Simple question on differentiation of cdf [duplicate]

Suppose we have $$n$$ $$i.i.d$$ random variables $$X_{1},\ldots,X_{n}$$ all distributed uniformly, $$X_{i} \sim \mathrm{Uniform}\left(0,1\right)$$ .

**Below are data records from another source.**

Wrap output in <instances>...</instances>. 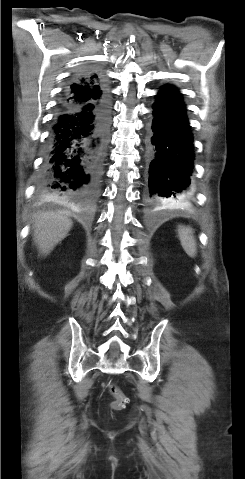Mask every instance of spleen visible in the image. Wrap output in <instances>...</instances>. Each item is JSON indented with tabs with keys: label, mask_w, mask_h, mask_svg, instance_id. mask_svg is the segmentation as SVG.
Instances as JSON below:
<instances>
[{
	"label": "spleen",
	"mask_w": 245,
	"mask_h": 479,
	"mask_svg": "<svg viewBox=\"0 0 245 479\" xmlns=\"http://www.w3.org/2000/svg\"><path fill=\"white\" fill-rule=\"evenodd\" d=\"M178 235L182 248L186 254L191 258L195 257L197 253V247L192 230L185 226H179Z\"/></svg>",
	"instance_id": "3e777b00"
}]
</instances>
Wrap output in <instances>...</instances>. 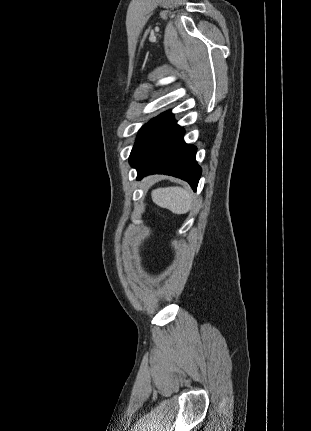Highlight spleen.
I'll use <instances>...</instances> for the list:
<instances>
[{"label": "spleen", "instance_id": "3e777b00", "mask_svg": "<svg viewBox=\"0 0 311 431\" xmlns=\"http://www.w3.org/2000/svg\"><path fill=\"white\" fill-rule=\"evenodd\" d=\"M152 200L160 208H168L173 214H187L191 210L194 196L189 188H158L152 190Z\"/></svg>", "mask_w": 311, "mask_h": 431}]
</instances>
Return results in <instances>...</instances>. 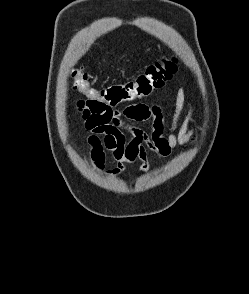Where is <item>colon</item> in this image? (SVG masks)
Wrapping results in <instances>:
<instances>
[{
    "mask_svg": "<svg viewBox=\"0 0 249 294\" xmlns=\"http://www.w3.org/2000/svg\"><path fill=\"white\" fill-rule=\"evenodd\" d=\"M176 69L177 63L174 59L162 57L149 65L135 79L102 89H95L90 85L82 67H76L73 70L72 78L75 89L87 98V102L92 105L114 107L149 96L153 91L162 88Z\"/></svg>",
    "mask_w": 249,
    "mask_h": 294,
    "instance_id": "5ec220e1",
    "label": "colon"
}]
</instances>
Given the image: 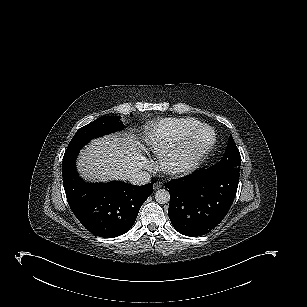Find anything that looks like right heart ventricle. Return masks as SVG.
Masks as SVG:
<instances>
[{"label": "right heart ventricle", "instance_id": "1", "mask_svg": "<svg viewBox=\"0 0 307 307\" xmlns=\"http://www.w3.org/2000/svg\"><path fill=\"white\" fill-rule=\"evenodd\" d=\"M196 122L191 118H167L159 121L149 133L148 143L158 156L168 153L191 137L196 131ZM212 142L208 143V148Z\"/></svg>", "mask_w": 307, "mask_h": 307}]
</instances>
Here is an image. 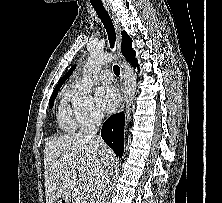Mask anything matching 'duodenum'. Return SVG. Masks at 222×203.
<instances>
[{
	"label": "duodenum",
	"mask_w": 222,
	"mask_h": 203,
	"mask_svg": "<svg viewBox=\"0 0 222 203\" xmlns=\"http://www.w3.org/2000/svg\"><path fill=\"white\" fill-rule=\"evenodd\" d=\"M76 196H77V191H76V190H72V191L70 192V197H71V199L76 198Z\"/></svg>",
	"instance_id": "1"
}]
</instances>
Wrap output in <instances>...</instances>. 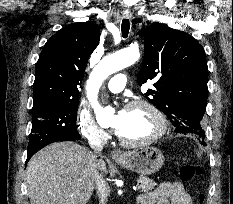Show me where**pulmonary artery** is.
I'll list each match as a JSON object with an SVG mask.
<instances>
[{
    "label": "pulmonary artery",
    "mask_w": 233,
    "mask_h": 204,
    "mask_svg": "<svg viewBox=\"0 0 233 204\" xmlns=\"http://www.w3.org/2000/svg\"><path fill=\"white\" fill-rule=\"evenodd\" d=\"M126 82L127 77L125 74H116L109 80L107 89L112 93H119L124 89Z\"/></svg>",
    "instance_id": "e3ab8cb5"
}]
</instances>
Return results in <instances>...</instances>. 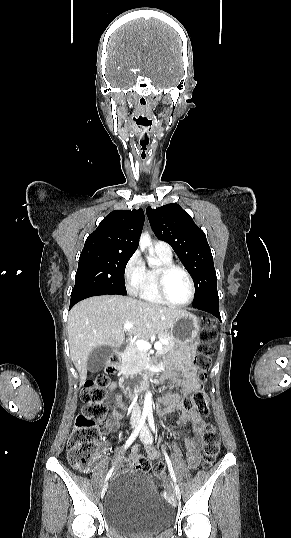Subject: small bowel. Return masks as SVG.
Segmentation results:
<instances>
[{
	"label": "small bowel",
	"instance_id": "small-bowel-1",
	"mask_svg": "<svg viewBox=\"0 0 291 538\" xmlns=\"http://www.w3.org/2000/svg\"><path fill=\"white\" fill-rule=\"evenodd\" d=\"M193 354L194 349L188 348L183 350L180 354L168 359V371L166 377L179 388V392L168 393L160 397L157 404L160 416H166L181 409L184 401L199 389V383L192 365ZM120 382L121 378L112 381L108 386L109 392L113 393ZM109 404L111 406V419H109L107 423L111 426L114 422L123 419V414L120 411H125L127 406L120 394L111 395ZM187 423L191 424L194 436L192 438L184 439L186 461L190 468L195 469L201 461L200 451L205 434V422L199 414L183 411L178 424L183 426ZM159 456L160 453L156 449L147 447V457L149 460H153ZM141 458L140 448L135 445L131 449L129 459L123 460L121 465L127 467L131 463H137Z\"/></svg>",
	"mask_w": 291,
	"mask_h": 538
}]
</instances>
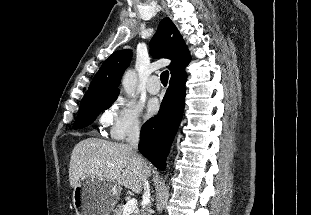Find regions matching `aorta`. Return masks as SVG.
Wrapping results in <instances>:
<instances>
[{"label": "aorta", "mask_w": 311, "mask_h": 215, "mask_svg": "<svg viewBox=\"0 0 311 215\" xmlns=\"http://www.w3.org/2000/svg\"><path fill=\"white\" fill-rule=\"evenodd\" d=\"M122 85L125 93L129 96L135 97L136 86H137V76L135 71L127 70L122 78Z\"/></svg>", "instance_id": "762f6f07"}]
</instances>
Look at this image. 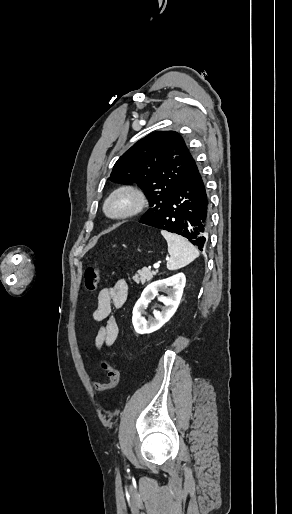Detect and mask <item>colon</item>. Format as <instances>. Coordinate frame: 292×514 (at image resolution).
<instances>
[{
	"mask_svg": "<svg viewBox=\"0 0 292 514\" xmlns=\"http://www.w3.org/2000/svg\"><path fill=\"white\" fill-rule=\"evenodd\" d=\"M101 271V267L97 264L86 268L84 273V286L88 292L94 293L97 291ZM101 367L106 372L108 381L104 384H96V389L99 391H110L116 388L120 381L119 371L107 358H102Z\"/></svg>",
	"mask_w": 292,
	"mask_h": 514,
	"instance_id": "colon-1",
	"label": "colon"
}]
</instances>
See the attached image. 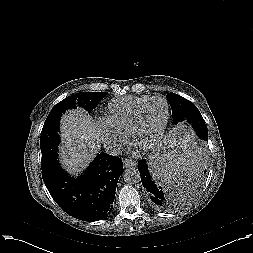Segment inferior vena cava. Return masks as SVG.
Masks as SVG:
<instances>
[{
  "label": "inferior vena cava",
  "mask_w": 253,
  "mask_h": 253,
  "mask_svg": "<svg viewBox=\"0 0 253 253\" xmlns=\"http://www.w3.org/2000/svg\"><path fill=\"white\" fill-rule=\"evenodd\" d=\"M105 151L111 155H119L121 151V146L117 145L114 142H106L104 144Z\"/></svg>",
  "instance_id": "obj_1"
}]
</instances>
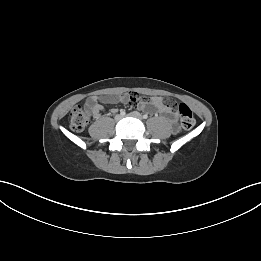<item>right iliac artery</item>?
Instances as JSON below:
<instances>
[{"instance_id":"1","label":"right iliac artery","mask_w":261,"mask_h":261,"mask_svg":"<svg viewBox=\"0 0 261 261\" xmlns=\"http://www.w3.org/2000/svg\"><path fill=\"white\" fill-rule=\"evenodd\" d=\"M125 114H126L125 110L120 111V115L125 116Z\"/></svg>"}]
</instances>
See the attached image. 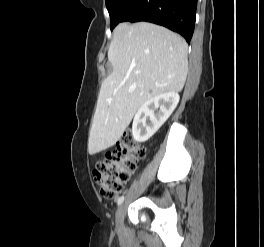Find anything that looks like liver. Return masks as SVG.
Instances as JSON below:
<instances>
[{
    "label": "liver",
    "mask_w": 264,
    "mask_h": 247,
    "mask_svg": "<svg viewBox=\"0 0 264 247\" xmlns=\"http://www.w3.org/2000/svg\"><path fill=\"white\" fill-rule=\"evenodd\" d=\"M188 45L172 31L147 22L120 23L108 51L104 80L89 133L88 152L112 147L149 99L180 92L188 72Z\"/></svg>",
    "instance_id": "liver-1"
}]
</instances>
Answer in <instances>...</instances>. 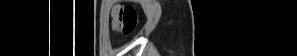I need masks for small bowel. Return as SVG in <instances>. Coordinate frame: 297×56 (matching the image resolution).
Wrapping results in <instances>:
<instances>
[{
  "instance_id": "1",
  "label": "small bowel",
  "mask_w": 297,
  "mask_h": 56,
  "mask_svg": "<svg viewBox=\"0 0 297 56\" xmlns=\"http://www.w3.org/2000/svg\"><path fill=\"white\" fill-rule=\"evenodd\" d=\"M112 27L114 30H117V10H114L112 13Z\"/></svg>"
}]
</instances>
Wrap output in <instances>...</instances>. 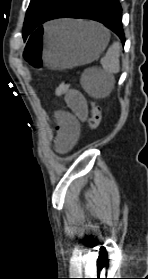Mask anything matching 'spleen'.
Returning <instances> with one entry per match:
<instances>
[{"label":"spleen","instance_id":"1","mask_svg":"<svg viewBox=\"0 0 148 279\" xmlns=\"http://www.w3.org/2000/svg\"><path fill=\"white\" fill-rule=\"evenodd\" d=\"M86 26H94L93 23H85ZM51 30H55V27H49ZM121 45L115 41L107 50L106 55L101 58V64L104 70V76L106 79L100 81H92L86 75H83L81 84L83 88L89 93V95L96 98H104L108 96L114 86V73L120 71V57Z\"/></svg>","mask_w":148,"mask_h":279}]
</instances>
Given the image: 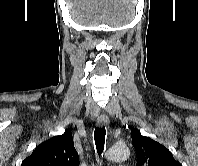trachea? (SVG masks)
Wrapping results in <instances>:
<instances>
[{
	"mask_svg": "<svg viewBox=\"0 0 198 166\" xmlns=\"http://www.w3.org/2000/svg\"><path fill=\"white\" fill-rule=\"evenodd\" d=\"M105 135H106V130L104 126L101 128H96L94 131V140H95L97 153L99 154V156L102 154L104 150Z\"/></svg>",
	"mask_w": 198,
	"mask_h": 166,
	"instance_id": "3493384b",
	"label": "trachea"
}]
</instances>
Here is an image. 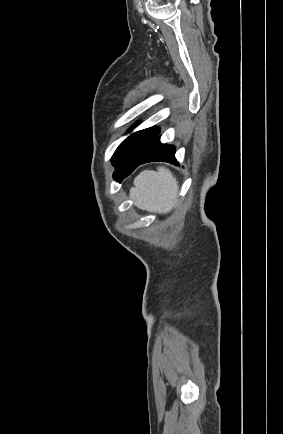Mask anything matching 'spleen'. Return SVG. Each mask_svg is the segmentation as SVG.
I'll list each match as a JSON object with an SVG mask.
<instances>
[{"instance_id": "3e777b00", "label": "spleen", "mask_w": 283, "mask_h": 434, "mask_svg": "<svg viewBox=\"0 0 283 434\" xmlns=\"http://www.w3.org/2000/svg\"><path fill=\"white\" fill-rule=\"evenodd\" d=\"M178 182L172 173L159 167L157 171H142L130 189V198L142 210L167 213L176 203Z\"/></svg>"}]
</instances>
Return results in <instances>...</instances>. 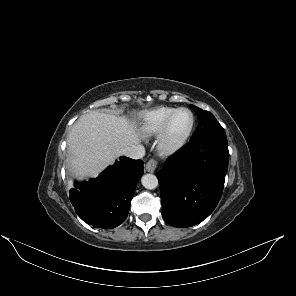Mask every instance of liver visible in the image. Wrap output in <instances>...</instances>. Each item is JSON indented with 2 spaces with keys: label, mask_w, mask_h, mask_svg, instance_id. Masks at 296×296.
<instances>
[{
  "label": "liver",
  "mask_w": 296,
  "mask_h": 296,
  "mask_svg": "<svg viewBox=\"0 0 296 296\" xmlns=\"http://www.w3.org/2000/svg\"><path fill=\"white\" fill-rule=\"evenodd\" d=\"M139 143L134 122L92 111L81 116L68 135V167L78 178L96 177L113 164L124 149Z\"/></svg>",
  "instance_id": "obj_1"
}]
</instances>
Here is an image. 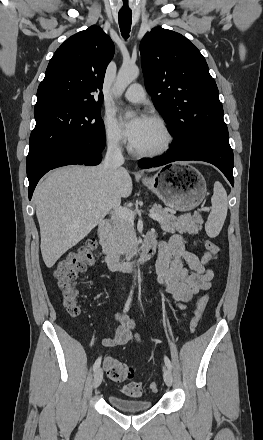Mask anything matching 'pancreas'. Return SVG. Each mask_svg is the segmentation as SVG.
<instances>
[{"mask_svg": "<svg viewBox=\"0 0 263 440\" xmlns=\"http://www.w3.org/2000/svg\"><path fill=\"white\" fill-rule=\"evenodd\" d=\"M152 211L163 217V220L158 222L165 232L173 233L177 231L179 233L195 235L202 228L203 219L198 213L175 217L156 204L153 205ZM135 237L134 223L120 217L113 220L112 229L109 234V245L116 257L124 254L128 255L135 250Z\"/></svg>", "mask_w": 263, "mask_h": 440, "instance_id": "cf45deb5", "label": "pancreas"}]
</instances>
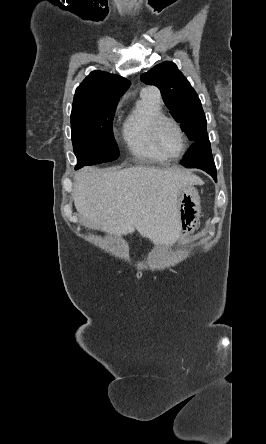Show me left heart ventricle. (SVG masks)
Wrapping results in <instances>:
<instances>
[{
    "label": "left heart ventricle",
    "mask_w": 266,
    "mask_h": 444,
    "mask_svg": "<svg viewBox=\"0 0 266 444\" xmlns=\"http://www.w3.org/2000/svg\"><path fill=\"white\" fill-rule=\"evenodd\" d=\"M159 143L168 155H176L181 148L180 135L172 123L165 122L159 131Z\"/></svg>",
    "instance_id": "1"
}]
</instances>
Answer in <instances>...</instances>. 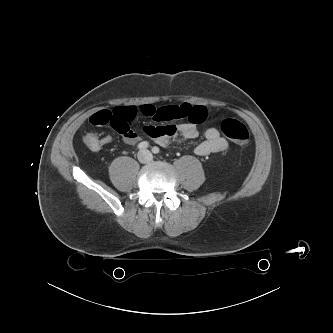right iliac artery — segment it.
<instances>
[{
  "label": "right iliac artery",
  "mask_w": 333,
  "mask_h": 333,
  "mask_svg": "<svg viewBox=\"0 0 333 333\" xmlns=\"http://www.w3.org/2000/svg\"><path fill=\"white\" fill-rule=\"evenodd\" d=\"M148 147H149V143L146 142V141L140 142V143L138 144V148H139L140 150L147 149Z\"/></svg>",
  "instance_id": "obj_1"
}]
</instances>
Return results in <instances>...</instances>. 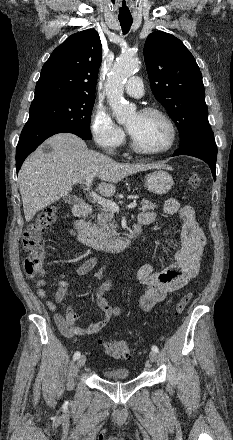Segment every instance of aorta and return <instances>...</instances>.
Instances as JSON below:
<instances>
[{"instance_id": "obj_1", "label": "aorta", "mask_w": 233, "mask_h": 440, "mask_svg": "<svg viewBox=\"0 0 233 440\" xmlns=\"http://www.w3.org/2000/svg\"><path fill=\"white\" fill-rule=\"evenodd\" d=\"M138 68V61L131 54H122L111 69L105 83V91L113 115L119 124L125 123L136 113V106L125 102L124 83Z\"/></svg>"}]
</instances>
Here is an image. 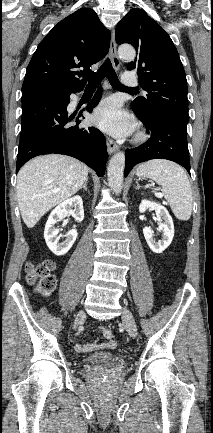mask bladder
Segmentation results:
<instances>
[{"label":"bladder","mask_w":213,"mask_h":433,"mask_svg":"<svg viewBox=\"0 0 213 433\" xmlns=\"http://www.w3.org/2000/svg\"><path fill=\"white\" fill-rule=\"evenodd\" d=\"M115 359H116V356L112 352H99V353H94V354L90 355L86 359V362L88 364H100V363L110 362V361H113Z\"/></svg>","instance_id":"bladder-1"}]
</instances>
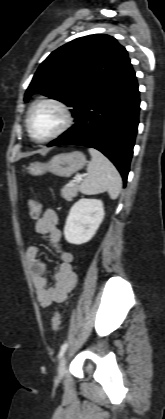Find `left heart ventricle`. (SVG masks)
Here are the masks:
<instances>
[{"mask_svg": "<svg viewBox=\"0 0 165 419\" xmlns=\"http://www.w3.org/2000/svg\"><path fill=\"white\" fill-rule=\"evenodd\" d=\"M63 115L53 105L38 106L31 116V129L33 134L43 139L53 134L62 124Z\"/></svg>", "mask_w": 165, "mask_h": 419, "instance_id": "1", "label": "left heart ventricle"}]
</instances>
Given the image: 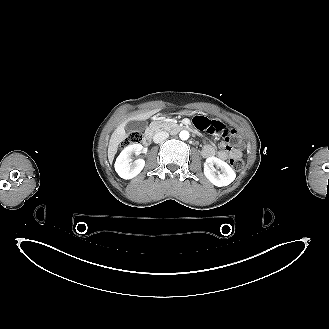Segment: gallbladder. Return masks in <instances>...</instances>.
<instances>
[{"label": "gallbladder", "instance_id": "bac80fb5", "mask_svg": "<svg viewBox=\"0 0 329 329\" xmlns=\"http://www.w3.org/2000/svg\"><path fill=\"white\" fill-rule=\"evenodd\" d=\"M147 127L145 121L131 120L126 124L128 131H143Z\"/></svg>", "mask_w": 329, "mask_h": 329}]
</instances>
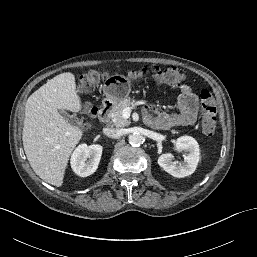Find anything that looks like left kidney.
Segmentation results:
<instances>
[{
  "instance_id": "5707ae66",
  "label": "left kidney",
  "mask_w": 257,
  "mask_h": 257,
  "mask_svg": "<svg viewBox=\"0 0 257 257\" xmlns=\"http://www.w3.org/2000/svg\"><path fill=\"white\" fill-rule=\"evenodd\" d=\"M176 149L179 152H185L184 161L182 163L173 161V155L166 153L158 158V164L167 173L176 178L191 175L196 170L200 160V150L197 141L190 136L179 137L176 141Z\"/></svg>"
}]
</instances>
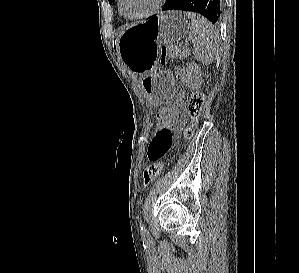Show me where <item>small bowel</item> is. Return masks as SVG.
Instances as JSON below:
<instances>
[{
    "instance_id": "obj_1",
    "label": "small bowel",
    "mask_w": 299,
    "mask_h": 273,
    "mask_svg": "<svg viewBox=\"0 0 299 273\" xmlns=\"http://www.w3.org/2000/svg\"><path fill=\"white\" fill-rule=\"evenodd\" d=\"M185 123L186 116L181 111L170 126L156 129L147 150V155L151 162H157L172 148L174 141L180 137Z\"/></svg>"
}]
</instances>
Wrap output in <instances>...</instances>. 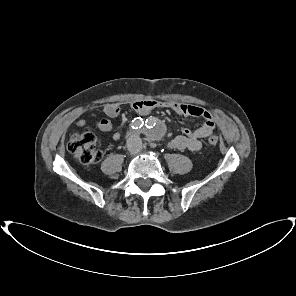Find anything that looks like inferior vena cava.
<instances>
[{"instance_id":"602c4592","label":"inferior vena cava","mask_w":296,"mask_h":296,"mask_svg":"<svg viewBox=\"0 0 296 296\" xmlns=\"http://www.w3.org/2000/svg\"><path fill=\"white\" fill-rule=\"evenodd\" d=\"M142 146V140L139 135L132 134L127 139V147L132 152H138Z\"/></svg>"}]
</instances>
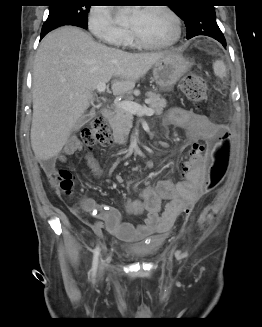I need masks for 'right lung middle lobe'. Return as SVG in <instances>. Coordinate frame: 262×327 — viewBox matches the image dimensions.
<instances>
[{
	"label": "right lung middle lobe",
	"mask_w": 262,
	"mask_h": 327,
	"mask_svg": "<svg viewBox=\"0 0 262 327\" xmlns=\"http://www.w3.org/2000/svg\"><path fill=\"white\" fill-rule=\"evenodd\" d=\"M58 3L49 6V16L42 29L61 23L75 22L87 25L89 5L80 6L74 0H56Z\"/></svg>",
	"instance_id": "right-lung-middle-lobe-1"
}]
</instances>
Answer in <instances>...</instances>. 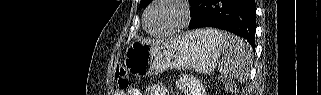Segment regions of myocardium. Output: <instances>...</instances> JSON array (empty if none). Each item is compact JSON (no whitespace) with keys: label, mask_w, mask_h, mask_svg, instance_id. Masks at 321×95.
<instances>
[{"label":"myocardium","mask_w":321,"mask_h":95,"mask_svg":"<svg viewBox=\"0 0 321 95\" xmlns=\"http://www.w3.org/2000/svg\"><path fill=\"white\" fill-rule=\"evenodd\" d=\"M163 1H170V2L177 4L181 8L182 18H181L180 23L170 30H167L164 32H153L148 28V25H147L148 16H149L150 11L154 8V6H156L157 4H159ZM190 19H191V10H190V6L186 0H153V1H151V3L148 5V7L144 11L143 27L148 33H150L154 36H157V37L169 36V35L176 34V33L180 32L183 28H185L188 25V23L190 22Z\"/></svg>","instance_id":"f54148a6"}]
</instances>
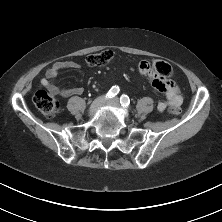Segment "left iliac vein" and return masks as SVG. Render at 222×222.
Listing matches in <instances>:
<instances>
[{
  "mask_svg": "<svg viewBox=\"0 0 222 222\" xmlns=\"http://www.w3.org/2000/svg\"><path fill=\"white\" fill-rule=\"evenodd\" d=\"M107 104L115 108H120L119 100L117 98H112L107 101Z\"/></svg>",
  "mask_w": 222,
  "mask_h": 222,
  "instance_id": "left-iliac-vein-1",
  "label": "left iliac vein"
}]
</instances>
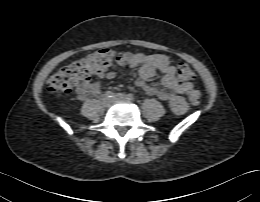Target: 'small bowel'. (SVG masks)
Wrapping results in <instances>:
<instances>
[{
	"label": "small bowel",
	"mask_w": 260,
	"mask_h": 202,
	"mask_svg": "<svg viewBox=\"0 0 260 202\" xmlns=\"http://www.w3.org/2000/svg\"><path fill=\"white\" fill-rule=\"evenodd\" d=\"M116 63L121 67H139L136 81V86L139 89L149 96L156 97L161 102L168 103L177 114L185 112L186 105L181 96L192 90L193 84L177 79L175 68L166 55L126 53L120 56ZM157 72L161 74V84L165 90L147 83V80L154 77ZM115 75L114 70H107L99 74L100 77L107 79H113ZM85 88L77 91L79 99L85 98L88 94L97 95L101 90L99 83L92 80L85 83Z\"/></svg>",
	"instance_id": "obj_1"
}]
</instances>
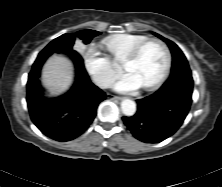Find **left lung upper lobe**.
<instances>
[{
    "label": "left lung upper lobe",
    "instance_id": "obj_1",
    "mask_svg": "<svg viewBox=\"0 0 222 187\" xmlns=\"http://www.w3.org/2000/svg\"><path fill=\"white\" fill-rule=\"evenodd\" d=\"M157 37L161 38L163 41H165L172 53V69H171V75L175 76L183 71H190L188 62L186 57L184 56L183 52L180 50V48L173 43L172 41L154 33Z\"/></svg>",
    "mask_w": 222,
    "mask_h": 187
}]
</instances>
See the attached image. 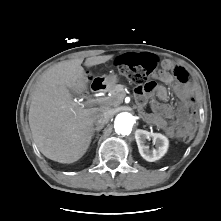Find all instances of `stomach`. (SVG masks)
I'll return each mask as SVG.
<instances>
[{
  "instance_id": "obj_1",
  "label": "stomach",
  "mask_w": 221,
  "mask_h": 221,
  "mask_svg": "<svg viewBox=\"0 0 221 221\" xmlns=\"http://www.w3.org/2000/svg\"><path fill=\"white\" fill-rule=\"evenodd\" d=\"M117 76L116 75H110L108 77L105 78V84L109 87V88H113L115 86V84L117 83Z\"/></svg>"
}]
</instances>
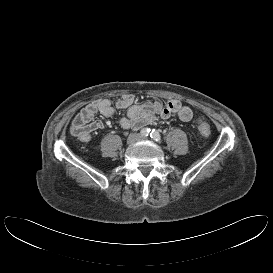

• We want to find the expected value of $$\mathbb{E}[Y_{n}]$$ where $$Y_{n} = \max\left\{X_{1},\ldots,X_{n}\right\}$$.
• Here I got $$F_Y\left(y\right) = \int\mathrm{d}x_{1}\ldots\int\mathrm{d}x_{n} = \left[F_{X}\left(y\right)\right]^n$$ but to get $$f_{Y}\left(y\right)$$ i need to differentiate $$F_{Y}\left(y\right)$$ with respect to $$y$$ but how do i differentiate $$\left[F_{X}\left(y\right)\right]^{n}$$ with respect to $$y\,?$$.
• Are the $X_i's$ independent? – Ekesh Kumar Nov 11 '20 at 15:30
• @EkeshKumar yes – historgn Nov 11 '20 at 15:33
• Okay. See my answer. – Ekesh Kumar Nov 11 '20 at 15:33
• – StubbornAtom Nov 11 '20 at 16:49

Define $$Y = \max_{1 \leq i \leq n} X_i$$ so that for any $$0 \leq y \leq 1$$, we have

$$F_{Y}(y) = P(Y \leq y ) = \prod_{i = 1}^{n} P(X_i \leq y) = [P(X_1 \leq y)]^{n} = y^{n}.$$

Differentiating, one can find

$$f_{Y}(y) = \frac{d}{dy} F_{Y}(y) = ny^{n - 1},$$

which yields

$$f_{Y}(y) = \begin{cases} ny^{n - 1} & \text{ if } 0 \leq y < 1 \\ 0 & \text{ otherwise.} \end{cases}$$

The expected value is computed as follows:

$$\mathbb{E}[Y] = \int_{0}^{1} y \cdot f_{Y}(y) \mathop{dy} = \int_{0}^{1} ny^{n} \mathop{dy} = \boxed{\frac{n}{ n + 1}}$$

• in your definition of $f_Y(y)$ there is an error. $f_Y(y)=0$ when $y>1$... you wrote $f_Y(y)=1$ – tommik Nov 11 '20 at 15:47
• @tommik Thank you for catching that. I have corrected it. – Ekesh Kumar Nov 11 '20 at 15:47

Differentiation of $$F(y)$$ is not necessary.

In fact,

$$F_Y(y)=y^n$$

But as per the fact that Y is non negative, its expectation can be derived in the following way

$$\mathbb{E}[Y]=\int_0^1 [1-y^n]dy=\frac{n}{n+1}$$